Donald Trump has no intention of trying to jail Hillary Clinton, a senior aide said on Tuesday, reversing a pledge that frequently roused supporters to chant “Lock her up!” and led critics to compare him to leaders of authoritarian regimes.
The president-elect “doesn’t wish to pursue” criminal investigations into the former secretary of state over her use of a private email server or conflicts of interest involving the Clinton Foundation, Kellyanne Conway told MSNBC’s Morning Joe programme.
“I think Hillary Clinton still has to face the fact that a majority of Americans don’t find her to be honest or trustworthy, but if Donald Trump can help her heal then perhaps that’s a good thing,” Conway added.
New York Times journalists reported on Twitter that Trump had echoed this sentiment during an interview at their newspaper on Tuesday:
Mike Grynbaum (@grynbaum)Trump is pressed if he has definitively ruled out prosecuting Hillary Clinton. “It’s just not something that I feel very strongly about."
November 22, 2016
Mike Grynbaum (@grynbaum)“I don’t want to hurt the Clintons, I really don’t. She went through a lot and suffered greatly in many different ways."
November 22, 2016
Maggie Haberman (@maggieNYT)That last tweet was Trump making clear he doesn't favor prosecution. Added people could argue the Clinton Foundation has done "good work."
November 22, 2016
Maggie Haberman (@maggieNYT)"I think it would be very very divisive for the country," Trump says about prosecuting the Clintons.
November 22, 2016
Clinton suffered a low rating for trustworthiness in opinion polls during the bitterly fought election campaign. Trump nicknamed his Democratic rival “Crooked Hillary”, claimed that foreign entities gave money to the Clinton Foundation in return for favors from the state department when Clinton was secretary of state, and condemned the FBI for refusing to recommend prosecuting her for mishandling classified information.
The Republican candidate invariably encouraged his supporters’ raucous cries of “Lock her up!” at rallies, where T-shirts and badges showed Clinton’s face behind bars, often with profane captions. He told her at a debate that if he was president she would “be in jail” and vowed to appoint a special prosecutor.
That remark provoked an outcry from critics who accused Trump of behaving like a dictator. Legal experts argued that, while he could have suggested to the Department of Justice that it bring a case, Trump would have little constitutional power to make it happen.
The gap between the brash billionaire’s taunts on the campaign trail and his approach now, Conway suggested, is part of a conscious shift away from the tone of his past rhetoric. “I think he’s thinking of many different things as he prepares to become the president of the United States and things that sound like the campaign aren’t among them,” she said.
The FBI investigated Clinton’s use of a private email server while she was secretary of state during Barack Obama’s first term, concluding earlier this year that her actions were “extremely careless” but not corrupt.
Republicans in Congress have been hammering Clinton for years over issues such as the terrorist attack in Benghazi, Libya.

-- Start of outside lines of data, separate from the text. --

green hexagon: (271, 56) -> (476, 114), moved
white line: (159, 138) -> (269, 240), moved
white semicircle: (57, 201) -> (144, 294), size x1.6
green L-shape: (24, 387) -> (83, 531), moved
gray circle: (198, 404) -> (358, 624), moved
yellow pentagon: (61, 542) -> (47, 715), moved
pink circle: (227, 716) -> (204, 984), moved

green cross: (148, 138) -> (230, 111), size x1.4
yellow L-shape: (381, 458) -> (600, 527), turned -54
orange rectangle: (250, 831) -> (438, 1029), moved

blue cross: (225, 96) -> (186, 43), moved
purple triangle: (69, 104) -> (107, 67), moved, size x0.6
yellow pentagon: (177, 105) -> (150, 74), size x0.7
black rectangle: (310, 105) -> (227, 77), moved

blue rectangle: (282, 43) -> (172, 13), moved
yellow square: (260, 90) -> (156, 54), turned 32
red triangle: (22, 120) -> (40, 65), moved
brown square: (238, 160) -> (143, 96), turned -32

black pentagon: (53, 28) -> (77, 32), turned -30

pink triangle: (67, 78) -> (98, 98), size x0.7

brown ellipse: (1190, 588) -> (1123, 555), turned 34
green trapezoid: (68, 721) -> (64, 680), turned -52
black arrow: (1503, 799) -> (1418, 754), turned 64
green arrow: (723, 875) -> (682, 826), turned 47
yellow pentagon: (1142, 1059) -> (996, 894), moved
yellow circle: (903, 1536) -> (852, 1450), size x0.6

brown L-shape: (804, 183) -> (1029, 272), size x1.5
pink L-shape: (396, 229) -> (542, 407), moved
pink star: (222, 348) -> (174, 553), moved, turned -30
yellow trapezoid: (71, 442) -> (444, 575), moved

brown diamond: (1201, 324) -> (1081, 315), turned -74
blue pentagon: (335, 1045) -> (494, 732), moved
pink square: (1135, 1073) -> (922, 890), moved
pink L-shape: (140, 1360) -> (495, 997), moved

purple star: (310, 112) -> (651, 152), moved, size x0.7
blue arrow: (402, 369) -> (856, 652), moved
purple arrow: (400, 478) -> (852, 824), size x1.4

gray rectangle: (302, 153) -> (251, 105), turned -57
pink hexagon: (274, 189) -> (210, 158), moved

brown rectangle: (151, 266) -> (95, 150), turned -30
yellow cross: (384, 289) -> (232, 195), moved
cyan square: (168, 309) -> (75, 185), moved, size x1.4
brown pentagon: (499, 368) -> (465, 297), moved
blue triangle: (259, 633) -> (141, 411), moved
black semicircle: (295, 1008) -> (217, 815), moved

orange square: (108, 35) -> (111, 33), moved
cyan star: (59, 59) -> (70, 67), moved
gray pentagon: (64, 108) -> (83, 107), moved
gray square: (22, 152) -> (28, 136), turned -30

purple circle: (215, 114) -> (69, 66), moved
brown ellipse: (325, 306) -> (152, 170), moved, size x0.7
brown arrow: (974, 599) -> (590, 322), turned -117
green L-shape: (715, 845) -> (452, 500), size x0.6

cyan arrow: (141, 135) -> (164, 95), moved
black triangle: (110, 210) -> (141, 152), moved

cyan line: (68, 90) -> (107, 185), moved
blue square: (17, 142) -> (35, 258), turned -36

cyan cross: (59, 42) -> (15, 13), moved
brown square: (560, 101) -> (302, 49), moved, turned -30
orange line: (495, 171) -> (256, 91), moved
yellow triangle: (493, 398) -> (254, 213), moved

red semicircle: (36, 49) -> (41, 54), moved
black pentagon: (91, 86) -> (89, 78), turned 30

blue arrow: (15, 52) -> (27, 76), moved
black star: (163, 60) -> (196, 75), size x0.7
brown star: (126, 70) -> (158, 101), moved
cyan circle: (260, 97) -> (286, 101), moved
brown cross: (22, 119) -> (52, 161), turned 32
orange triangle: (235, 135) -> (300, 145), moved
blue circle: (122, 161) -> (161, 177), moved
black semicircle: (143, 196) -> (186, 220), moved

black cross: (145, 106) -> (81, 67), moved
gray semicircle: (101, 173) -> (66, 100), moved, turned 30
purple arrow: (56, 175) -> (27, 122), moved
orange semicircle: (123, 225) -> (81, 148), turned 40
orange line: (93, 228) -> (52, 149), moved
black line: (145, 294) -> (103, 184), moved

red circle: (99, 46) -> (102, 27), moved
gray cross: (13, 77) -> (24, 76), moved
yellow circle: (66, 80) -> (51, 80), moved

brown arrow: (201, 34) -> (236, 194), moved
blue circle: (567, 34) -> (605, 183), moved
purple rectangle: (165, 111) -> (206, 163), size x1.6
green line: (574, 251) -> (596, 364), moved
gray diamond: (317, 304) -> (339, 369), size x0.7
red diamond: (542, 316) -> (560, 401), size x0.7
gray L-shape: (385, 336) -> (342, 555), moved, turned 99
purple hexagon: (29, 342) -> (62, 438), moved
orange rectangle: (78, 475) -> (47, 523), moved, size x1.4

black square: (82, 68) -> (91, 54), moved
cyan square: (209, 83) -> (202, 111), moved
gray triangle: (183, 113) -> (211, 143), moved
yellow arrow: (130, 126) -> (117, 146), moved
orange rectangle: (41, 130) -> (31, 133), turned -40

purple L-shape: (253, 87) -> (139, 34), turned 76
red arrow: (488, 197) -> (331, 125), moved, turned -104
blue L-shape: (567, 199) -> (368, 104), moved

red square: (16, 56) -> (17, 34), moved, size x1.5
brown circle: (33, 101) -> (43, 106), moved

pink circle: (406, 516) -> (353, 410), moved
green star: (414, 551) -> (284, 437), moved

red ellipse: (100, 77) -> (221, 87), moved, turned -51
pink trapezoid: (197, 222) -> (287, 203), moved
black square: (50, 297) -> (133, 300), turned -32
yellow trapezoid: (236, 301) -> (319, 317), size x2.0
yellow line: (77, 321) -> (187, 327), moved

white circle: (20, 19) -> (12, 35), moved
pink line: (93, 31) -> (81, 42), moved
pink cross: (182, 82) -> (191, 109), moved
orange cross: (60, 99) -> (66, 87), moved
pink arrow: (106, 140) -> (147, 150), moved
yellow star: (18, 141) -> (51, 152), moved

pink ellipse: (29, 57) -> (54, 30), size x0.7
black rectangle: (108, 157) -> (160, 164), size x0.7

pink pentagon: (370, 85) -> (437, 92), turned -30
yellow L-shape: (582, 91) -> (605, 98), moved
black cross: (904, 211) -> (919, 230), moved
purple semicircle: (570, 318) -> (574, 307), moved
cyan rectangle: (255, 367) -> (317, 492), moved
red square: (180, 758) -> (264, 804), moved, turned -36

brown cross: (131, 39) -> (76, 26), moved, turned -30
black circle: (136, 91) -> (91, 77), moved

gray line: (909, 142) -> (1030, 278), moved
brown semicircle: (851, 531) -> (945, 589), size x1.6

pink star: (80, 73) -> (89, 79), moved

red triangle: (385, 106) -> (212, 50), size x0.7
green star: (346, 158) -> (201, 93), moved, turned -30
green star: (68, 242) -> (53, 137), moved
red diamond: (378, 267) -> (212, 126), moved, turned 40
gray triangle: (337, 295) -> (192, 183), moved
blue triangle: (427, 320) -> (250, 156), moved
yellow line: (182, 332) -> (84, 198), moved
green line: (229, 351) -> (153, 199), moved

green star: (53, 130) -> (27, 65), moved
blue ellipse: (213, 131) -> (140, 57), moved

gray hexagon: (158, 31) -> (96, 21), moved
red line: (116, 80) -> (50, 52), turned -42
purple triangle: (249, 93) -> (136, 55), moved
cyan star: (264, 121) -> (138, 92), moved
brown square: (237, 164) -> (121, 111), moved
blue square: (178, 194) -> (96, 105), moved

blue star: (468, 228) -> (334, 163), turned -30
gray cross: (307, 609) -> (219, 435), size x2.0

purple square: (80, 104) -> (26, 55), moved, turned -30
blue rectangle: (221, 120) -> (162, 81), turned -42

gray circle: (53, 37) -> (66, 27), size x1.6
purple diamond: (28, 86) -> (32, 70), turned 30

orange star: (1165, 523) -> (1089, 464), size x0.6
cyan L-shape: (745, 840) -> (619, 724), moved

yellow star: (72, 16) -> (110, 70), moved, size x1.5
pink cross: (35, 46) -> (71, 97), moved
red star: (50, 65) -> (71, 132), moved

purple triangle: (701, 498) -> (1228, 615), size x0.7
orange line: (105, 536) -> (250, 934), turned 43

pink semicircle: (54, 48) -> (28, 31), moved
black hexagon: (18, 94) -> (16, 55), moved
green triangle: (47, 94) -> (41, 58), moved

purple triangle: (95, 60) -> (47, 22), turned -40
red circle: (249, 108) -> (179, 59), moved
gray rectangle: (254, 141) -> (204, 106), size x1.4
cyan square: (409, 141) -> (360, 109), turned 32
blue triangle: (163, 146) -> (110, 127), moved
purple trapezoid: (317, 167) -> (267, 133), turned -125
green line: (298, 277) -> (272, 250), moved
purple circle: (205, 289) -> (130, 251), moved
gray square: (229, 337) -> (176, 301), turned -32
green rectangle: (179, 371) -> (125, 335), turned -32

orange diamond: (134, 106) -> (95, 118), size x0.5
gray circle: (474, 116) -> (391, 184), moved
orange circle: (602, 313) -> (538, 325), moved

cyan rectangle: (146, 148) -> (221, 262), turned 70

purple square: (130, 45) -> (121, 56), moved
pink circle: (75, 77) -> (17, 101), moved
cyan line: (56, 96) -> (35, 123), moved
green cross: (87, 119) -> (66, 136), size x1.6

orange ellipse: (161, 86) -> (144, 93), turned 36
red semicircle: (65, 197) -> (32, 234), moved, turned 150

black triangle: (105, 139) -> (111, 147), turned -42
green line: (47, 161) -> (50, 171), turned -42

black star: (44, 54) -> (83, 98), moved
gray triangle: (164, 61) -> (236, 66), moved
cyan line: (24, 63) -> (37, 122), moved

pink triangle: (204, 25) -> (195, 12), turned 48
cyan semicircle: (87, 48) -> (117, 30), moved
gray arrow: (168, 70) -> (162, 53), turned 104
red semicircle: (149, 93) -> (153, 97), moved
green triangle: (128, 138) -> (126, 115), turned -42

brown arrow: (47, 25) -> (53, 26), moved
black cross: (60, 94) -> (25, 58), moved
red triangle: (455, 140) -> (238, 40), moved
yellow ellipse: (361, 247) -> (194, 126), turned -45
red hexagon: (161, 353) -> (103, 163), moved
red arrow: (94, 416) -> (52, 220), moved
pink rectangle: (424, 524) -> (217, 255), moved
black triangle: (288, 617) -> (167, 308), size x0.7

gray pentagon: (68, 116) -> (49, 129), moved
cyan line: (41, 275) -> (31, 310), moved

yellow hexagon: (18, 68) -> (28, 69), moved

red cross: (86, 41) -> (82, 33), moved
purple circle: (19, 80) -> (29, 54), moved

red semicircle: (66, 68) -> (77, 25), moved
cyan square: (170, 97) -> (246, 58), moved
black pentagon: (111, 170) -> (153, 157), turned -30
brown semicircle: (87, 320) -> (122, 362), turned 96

Representative Jason Chaffetz, Republican chairman of the House oversight and government reform committee, has said he will continue investigating Clinton’s use of a private server.
But Conway indicated that Trump would not favour such a move. “When the president-elect, who’s also the head of your party now, tells you before he’s even inaugurated he doesn’t wish to pursue these charges, it sends a very strong message – tone and content – to the members,” she added.
Among the most vocal Clinton critics was Rudy Giuliani, a former New York mayor, who said before the election that he could see her in an “orange” or “striped” jumpsuit. But on Tuesday, at Trump Tower, he too appeared to backtrack somewhat.
“Look, there’s a tradition in American politics that after you win an election, you sort of put things behind you,” he told reporters. “And if that’s the decision he reached, that’s perfectly consistent with sort of a historical pattern of things come up, you say a lot of things, even some bad things might happen, and then you can sort of put it behind you in order to unite the nation.
“So if he made that decision, I would be supportive of it. I’d also be supportive of continuing the investigation. I think the president-elect had a tough choice there, you could go either way. If he made the choice to unite the nation, I think, all those people who didn’t vote against him, maybe, could take another look at him.”
Trump appeared to soften his threats against Clinton almost from the moment he pulled off he stunning election win. In New York he gave a victory speech that praised the former first lady, saying “we owe her a major debt of gratitude for her service to our country”.
Then in a TV interview on CBS, he was equivocal on the issue. “I’m going to think about it,” he said. “I feel that I want to focus on jobs, I want to focus on health care, I want to focus on the border and immigration and doing a really great immigration bill. We want to have a great immigration bill. And I want to focus on all of these other things that we’ve been talking about.”
Trump said in that interview that Clinton “did some bad things,” but ultimately the Clintons are “good people” and “I don’t want to hurt them”.
Clinton has frequently acknowledged her use of a private email server was a mistake and denied links between foundation donors and her work as secretary of state.